ABOUT THIS EXERCISE: Go through the listing below. Copy each line that has the string "Service".

INPUT DATA:
• • • • •
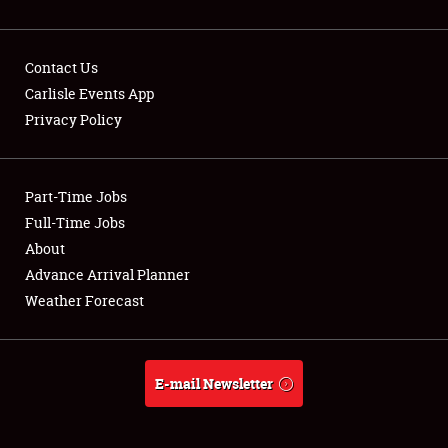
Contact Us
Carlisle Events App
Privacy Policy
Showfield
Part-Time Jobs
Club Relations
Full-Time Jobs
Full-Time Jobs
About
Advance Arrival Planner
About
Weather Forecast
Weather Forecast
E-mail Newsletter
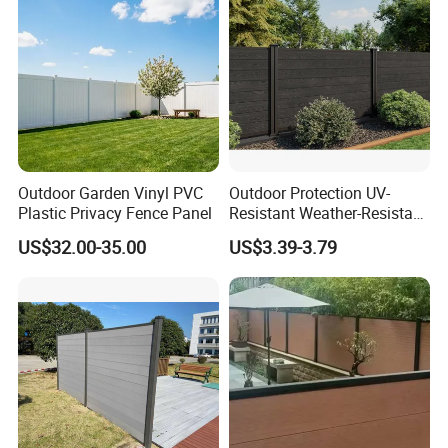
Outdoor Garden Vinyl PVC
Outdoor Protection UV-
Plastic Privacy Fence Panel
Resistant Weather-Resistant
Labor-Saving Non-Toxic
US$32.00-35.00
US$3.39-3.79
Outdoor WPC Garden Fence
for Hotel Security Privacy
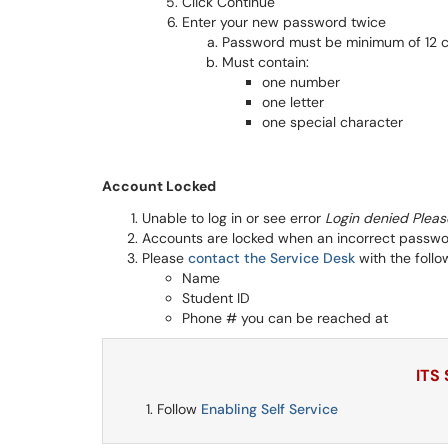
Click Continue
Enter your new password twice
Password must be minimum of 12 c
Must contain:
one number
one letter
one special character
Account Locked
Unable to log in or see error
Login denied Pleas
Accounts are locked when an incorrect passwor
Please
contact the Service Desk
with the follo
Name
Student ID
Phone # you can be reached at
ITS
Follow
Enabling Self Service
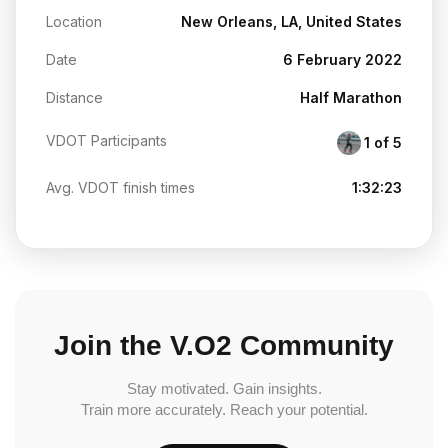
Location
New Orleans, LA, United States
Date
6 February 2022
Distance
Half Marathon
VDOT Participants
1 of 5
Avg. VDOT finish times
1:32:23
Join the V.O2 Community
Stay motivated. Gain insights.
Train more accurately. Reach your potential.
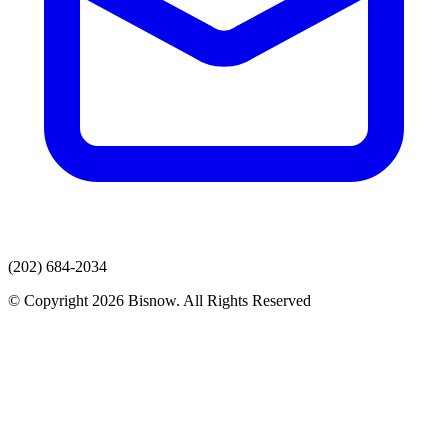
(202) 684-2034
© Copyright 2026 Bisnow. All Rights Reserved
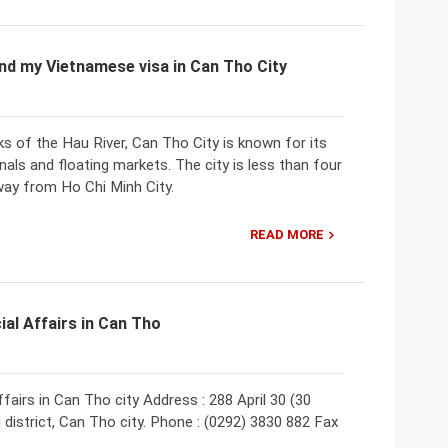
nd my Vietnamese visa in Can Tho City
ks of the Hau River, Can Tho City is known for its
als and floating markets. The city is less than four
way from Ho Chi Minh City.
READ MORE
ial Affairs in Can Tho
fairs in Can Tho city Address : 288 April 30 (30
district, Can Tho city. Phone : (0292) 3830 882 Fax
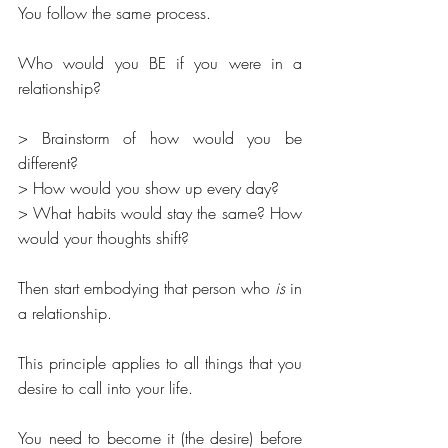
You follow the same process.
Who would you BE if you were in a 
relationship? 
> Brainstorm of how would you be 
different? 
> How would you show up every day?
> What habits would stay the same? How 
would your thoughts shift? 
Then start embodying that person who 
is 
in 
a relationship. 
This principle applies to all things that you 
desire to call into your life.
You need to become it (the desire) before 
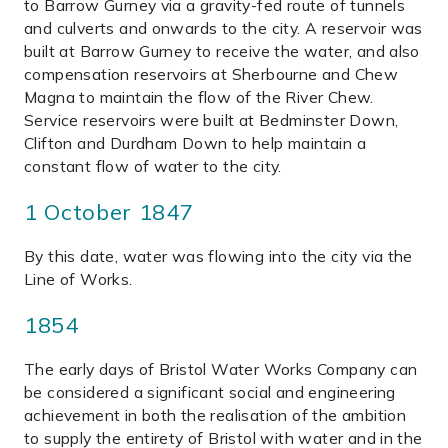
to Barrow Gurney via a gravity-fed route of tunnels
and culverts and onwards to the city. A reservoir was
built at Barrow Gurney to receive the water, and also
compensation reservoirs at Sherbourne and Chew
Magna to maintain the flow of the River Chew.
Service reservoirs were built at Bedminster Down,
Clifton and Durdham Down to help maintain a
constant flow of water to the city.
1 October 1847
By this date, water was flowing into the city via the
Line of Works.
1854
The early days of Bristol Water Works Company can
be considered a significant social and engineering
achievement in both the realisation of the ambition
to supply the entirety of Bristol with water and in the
• • • • •
ANSWER TO THE EXERCISE:
contact the Service Desk
Enabling Self Service
Service reservoirs were built at Bedminster Down,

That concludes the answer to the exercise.